Holloway: Fallacy of the Phylogenetic Signal: Nucleotide Level

I wondered if this blog post by Eric Holloway (@EricMH) would be of interest. Dr Holloway is a member here though he hasn’t commented since February, 2019. In his post

Dr Holloway claims to have falsified a claim about common descent on the Talk Origins website saying:

Talk Origin’s claim that the nested hierarchy of species is well attested by the data is highly questionable if not outright false, and should be retracted as evidence for evolution until such time as a much more rigorous analysis with DAG eliminating controls is established.

As TSZ is not a particularly busy site these days, I thought I would bring Dr Holloway’s potentially earth-shattering revelation to a wider audience. Also, I hope to hear from anyone with expertise in phylogenetics as to whether we need to start rewriting the text books.

Very odd. It’s not completely clear just what he did, what fake sequences he actually analyzed, or how he aligned or analyzed them. He doesn’t say. But my first point to make is that consistency index is not a measure of phylogenetic signal. I can’t say much more until I see how he actually produced his data matrices. His little figure is no help, though oddly enough his model appears to be a form of phylogeny that has some hierarchical structure to it.

Put this up on TSZ just now:


Based on his brief description, he didn’t actually do a phylogenetic analysis. He just generated a tree (probably many trees, though he doesn’t say) and looked at its parsimony score. There is no suggestion that this tree is the most parsimonious, and no indication that he did any sort of test of support, which would require an actual analysis. CI, RI, etc. are not indices of hierarchical structure.

I can’t figure out, based on the description, what his taxa were or how he aligned the data set. It may be that his scheme does produce data with hierarchical structure. But that could be the result of the inheritance and branching in the model, even though the inheritance is of an odd sort, and the branching involves some reticulation.
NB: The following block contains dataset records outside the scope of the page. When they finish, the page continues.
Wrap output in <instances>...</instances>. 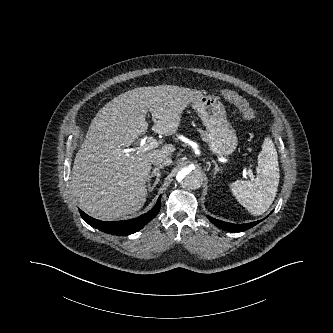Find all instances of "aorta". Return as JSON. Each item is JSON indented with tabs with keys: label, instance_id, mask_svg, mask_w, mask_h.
<instances>
[{
	"label": "aorta",
	"instance_id": "obj_1",
	"mask_svg": "<svg viewBox=\"0 0 333 333\" xmlns=\"http://www.w3.org/2000/svg\"><path fill=\"white\" fill-rule=\"evenodd\" d=\"M177 180L180 185L187 190H196L201 187L202 175L192 167H186L180 170L177 174Z\"/></svg>",
	"mask_w": 333,
	"mask_h": 333
}]
</instances>
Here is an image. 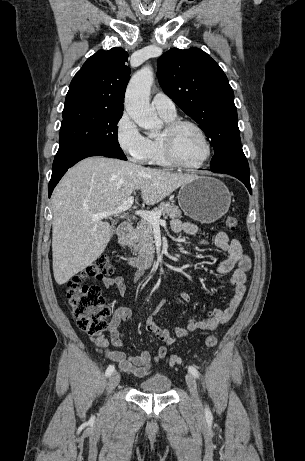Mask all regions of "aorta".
<instances>
[{
  "label": "aorta",
  "mask_w": 305,
  "mask_h": 461,
  "mask_svg": "<svg viewBox=\"0 0 305 461\" xmlns=\"http://www.w3.org/2000/svg\"><path fill=\"white\" fill-rule=\"evenodd\" d=\"M153 81L154 75L151 67L145 66L136 72L127 86L124 106L129 116L141 128L157 132L162 122L149 103Z\"/></svg>",
  "instance_id": "1"
}]
</instances>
That figure is exceptionally confusing. It looks like he’s generating characters de novo, passing them on to descendants, and then combines them with characters from other lineages while also introducing some degree of shuffling(it sorta kinda looks like what you get from sexual recombination). It would be false to say there is no genealogy going on in this process.

As DNA_Jock points out, there’s plenty of common descent going on in the scenario depicted in the figure.
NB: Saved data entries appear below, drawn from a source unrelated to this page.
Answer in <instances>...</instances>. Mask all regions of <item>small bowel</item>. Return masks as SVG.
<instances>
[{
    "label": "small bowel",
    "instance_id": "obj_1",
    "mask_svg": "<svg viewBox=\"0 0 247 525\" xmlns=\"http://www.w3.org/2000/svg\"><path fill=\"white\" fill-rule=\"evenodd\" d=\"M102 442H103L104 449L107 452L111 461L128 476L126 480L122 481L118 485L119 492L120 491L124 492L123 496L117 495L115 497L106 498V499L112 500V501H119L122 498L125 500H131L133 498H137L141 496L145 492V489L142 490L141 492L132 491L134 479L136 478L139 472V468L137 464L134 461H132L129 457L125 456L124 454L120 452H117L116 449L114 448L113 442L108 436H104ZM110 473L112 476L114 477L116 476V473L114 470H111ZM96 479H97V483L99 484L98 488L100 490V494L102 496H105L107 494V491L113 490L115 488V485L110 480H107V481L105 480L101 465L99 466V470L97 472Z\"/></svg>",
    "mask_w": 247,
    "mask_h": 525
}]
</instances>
What, in that figure, are the terminal taxa? How would he align the sequences, which it would seem are composed of short fragments that are either identical among taxa or unshared? How would you even get a CI from alignments of these sequences, which would seem to consist entirely of a combination of identical sites and gaps? Puzzling.

That’s reassuring. I thought it was my lack of reading comprehension causing me not being able to follow Eric’s argument.

I really have no idea.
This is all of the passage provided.